**PROVIDED RECORDS**.
****************************************

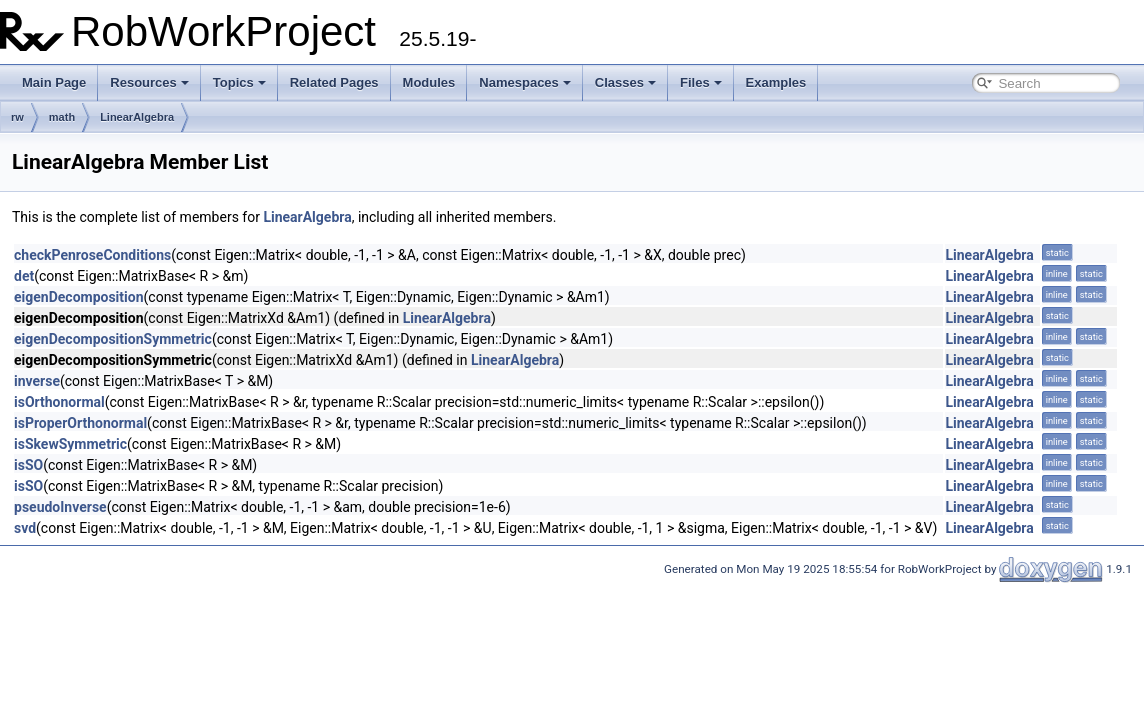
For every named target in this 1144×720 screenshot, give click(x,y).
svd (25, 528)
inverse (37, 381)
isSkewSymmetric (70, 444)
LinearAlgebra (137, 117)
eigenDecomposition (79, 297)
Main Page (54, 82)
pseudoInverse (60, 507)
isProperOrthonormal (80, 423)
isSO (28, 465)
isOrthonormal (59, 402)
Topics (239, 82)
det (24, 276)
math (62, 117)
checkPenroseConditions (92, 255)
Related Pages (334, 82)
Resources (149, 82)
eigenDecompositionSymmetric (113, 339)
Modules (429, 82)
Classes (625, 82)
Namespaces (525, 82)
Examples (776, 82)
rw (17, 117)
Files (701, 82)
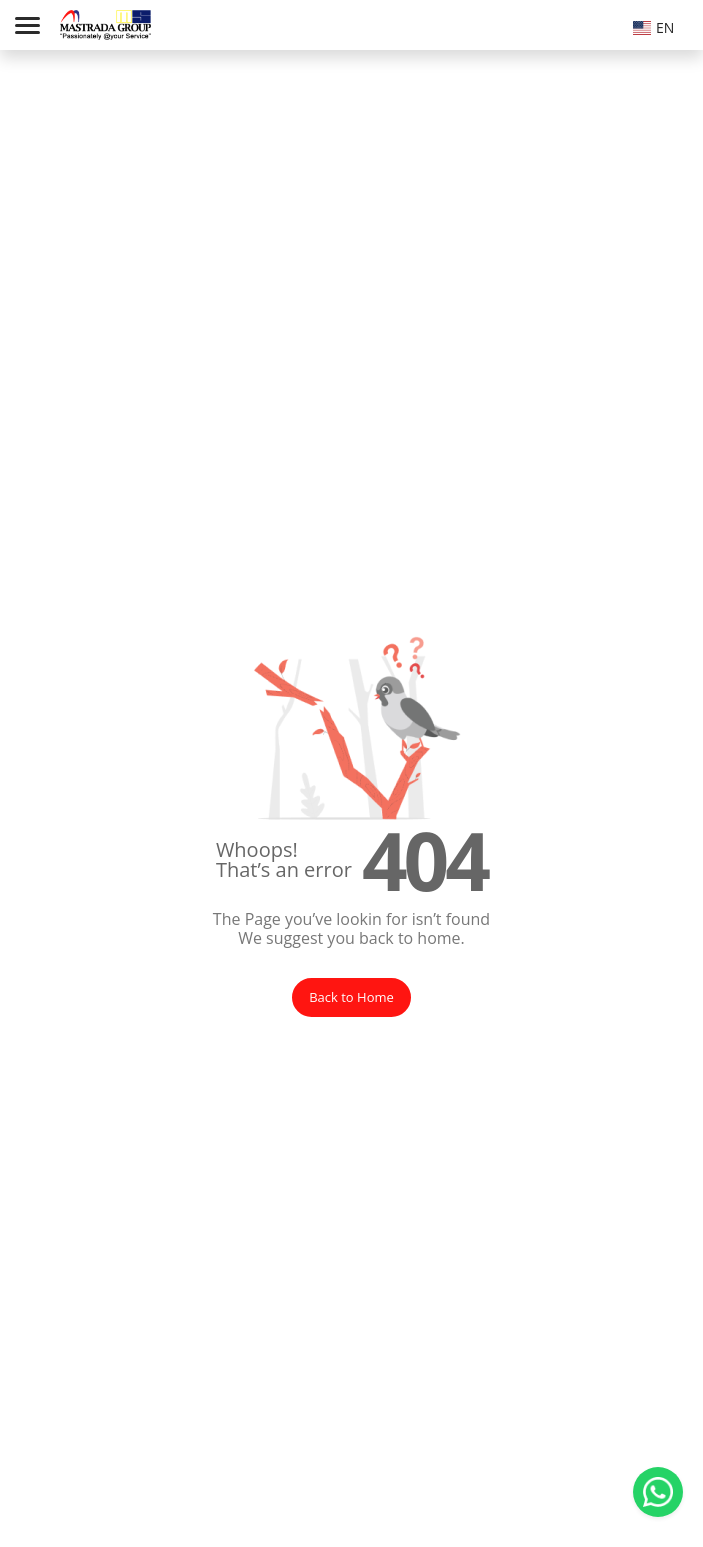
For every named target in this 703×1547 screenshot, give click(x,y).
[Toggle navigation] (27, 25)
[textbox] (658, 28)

****************************************

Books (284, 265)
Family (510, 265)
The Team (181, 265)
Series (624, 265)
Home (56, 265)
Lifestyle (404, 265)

****************************************

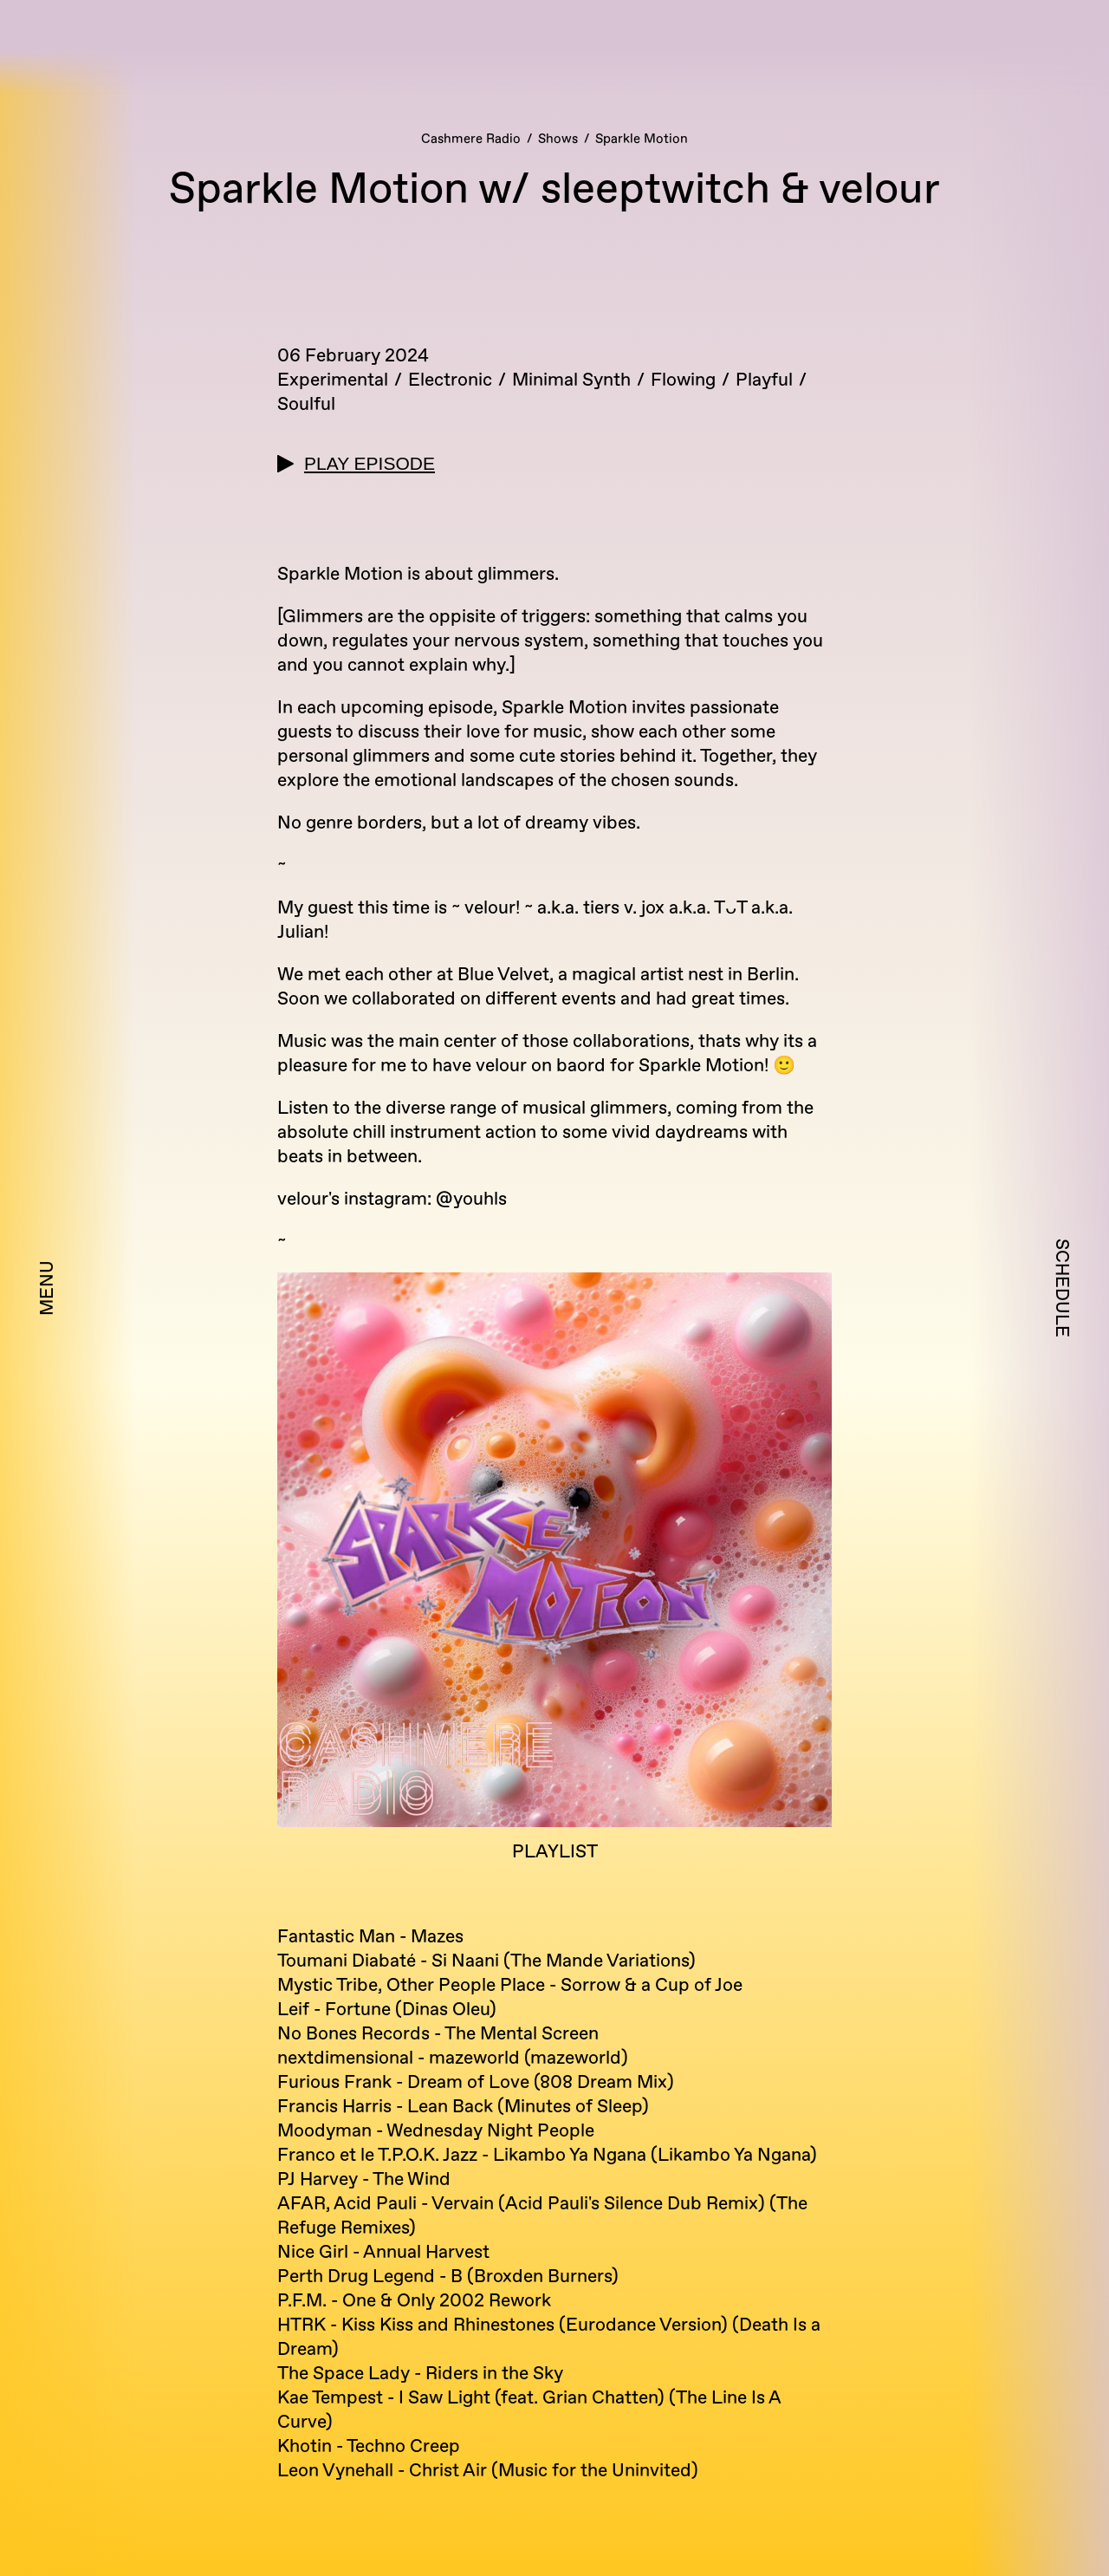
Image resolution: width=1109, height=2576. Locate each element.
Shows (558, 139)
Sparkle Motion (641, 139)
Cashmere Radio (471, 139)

****************************************

**ACTION ITEM**. Repeat exactly the lines of the listing above, from the one with "For every named target in this 1144×720" down to the one with "isSO (28, 465)"; both of those lines belong in the range.

**SOLUTION BELOW**.
For every named target in this 1144×720 screenshot, give click(x,y).
svd (25, 528)
inverse (37, 381)
isSkewSymmetric (70, 444)
LinearAlgebra (137, 117)
eigenDecomposition (79, 297)
Main Page (54, 82)
pseudoInverse (60, 507)
isProperOrthonormal (80, 423)
isSO (28, 465)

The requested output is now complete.